Research and Planning
If you don’t even research your sports bets, how do you know it’s a good bet? Rarely does intuition or gut feeling allow you to win in the long term. Planning ahead is also important. If you find yourself rushing to place bets before kick-off, or waking up an hour before a game you already somehow knew you’d bet on then you’re betting on impulse and for enjoyment. Research means hours of meticulously looking at form, highlights, news, conditions, history, etc. Whichever sport you bet on you should have a solid knowledge of that league that grows every time you research a team or game, and you should have your bets placed long before the day of the game. Some strategies involving placing a late bet, but for the most part you should have a clear idea of where your money is going well in advance.

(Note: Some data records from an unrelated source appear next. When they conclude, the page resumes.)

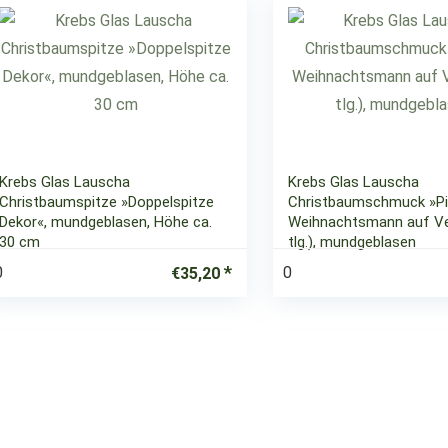
Krebs Glas Lauscha
Krebs Glas Lauscha
Christbaumspitze »Doppelspitze
Christbaumschmuck »Pi
Dekor«, mundgeblasen, Höhe ca.
Weihnachtsmann auf Ve
30 cm
tlg.), mundgeblasen
0
0
€
35,20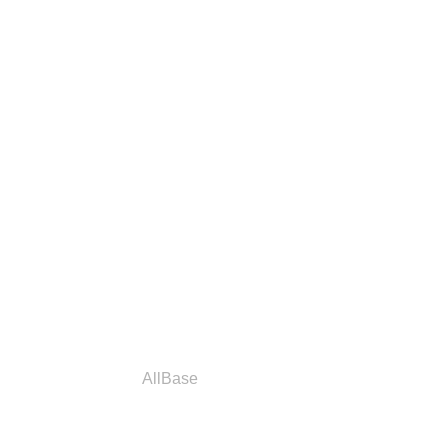
a
Parceiros
AllBase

A professional bettor will understand the art of discipline and embrace it. Only by using the keys to disciplined sports betting will you be able to make continual profit from sports betting in the long run. Casual bettors who fail to plan, research and devise a bankroll with a staking plan are likely to come unstuck. The art of discipline when betting is lost on them and no matter how much money they have available to bet, they’ll likely find a way to lose it. The art of discipline when betting should mean an almost business like approach that only professionals or the investment-minded may have. Every and any sport calls for discipline when betting, otherwise progress will not be made.
"Fail to prepare, prepare to fail".
It’s an old saying but one that still rings true. Sports betting as a form of investment isn’t about having fun or releasing your emotions, it’s the opposite. The art of discipline helps you realise that betting is an investment. If you wish to bet seriously and with discipline but cannot quite control your staking or emotions, then consider a separate account when you can have some fun. But separate your feelings from your real betting bank and understand that things like need, greed and a desire for quick and easy wealth have no place in the mindset of a disciplined and successful bettor.